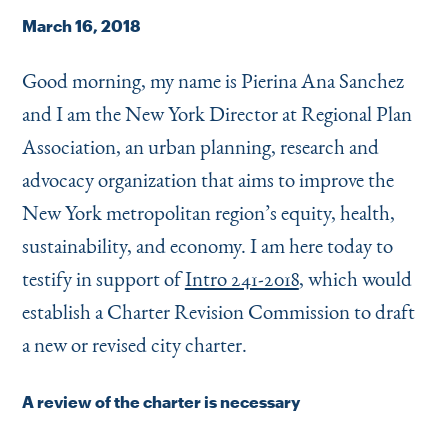
Instagram
Bluesky
LinkedIn
X
Facebook
TikTok
March 16, 2018
Good morning, my name is Pierina Ana Sanchez
and I am the New York Director at Regional Plan
Association, an urban planning, research and
advocacy organization that aims to improve the
New York metropolitan region’s equity, health,
sustainability, and economy. I am here today to
testify in support of
Intro 241-2018
, which would
establish a Charter Revision Commission to draft
a new or revised city charter.
A review of the charter is necessary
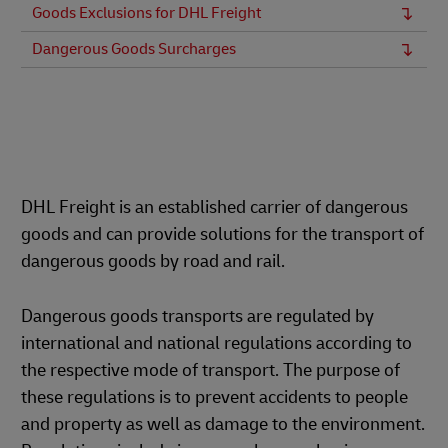
Goods Exclusions for DHL Freight
Dangerous Goods Surcharges
DHL Freight is an established carrier of dangerous
goods and can provide solutions for the transport of
dangerous goods by road and rail.
Dangerous goods transports are regulated by
international and national regulations according to
the respective mode of transport. The purpose of
these regulations is to prevent accidents to people
and property as well as damage to the environment.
-------
:: Task directions ::
Treat the line with "Good morning, my name is Pierina Ana Sanchez" as the start and the line with "the respective mode" as the end, and return exactly that span of the data above, both ends included, without pictures.

:: Result of this exercise ::
Good morning, my name is Pierina Ana Sanchez
and I am the New York Director at Regional Plan
Association, an urban planning, research and
advocacy organization that aims to improve the
New York metropolitan region’s equity, health,
sustainability, and economy. I am here today to
testify in support of
Intro 241-2018
, which would
establish a Charter Revision Commission to draft
a new or revised city charter.
A review of the charter is necessary
Goods Exclusions for DHL Freight
Dangerous Goods Surcharges
DHL Freight is an established carrier of dangerous
goods and can provide solutions for the transport of
dangerous goods by road and rail.
Dangerous goods transports are regulated by
international and national regulations according to
the respective mode of transport. The purpose of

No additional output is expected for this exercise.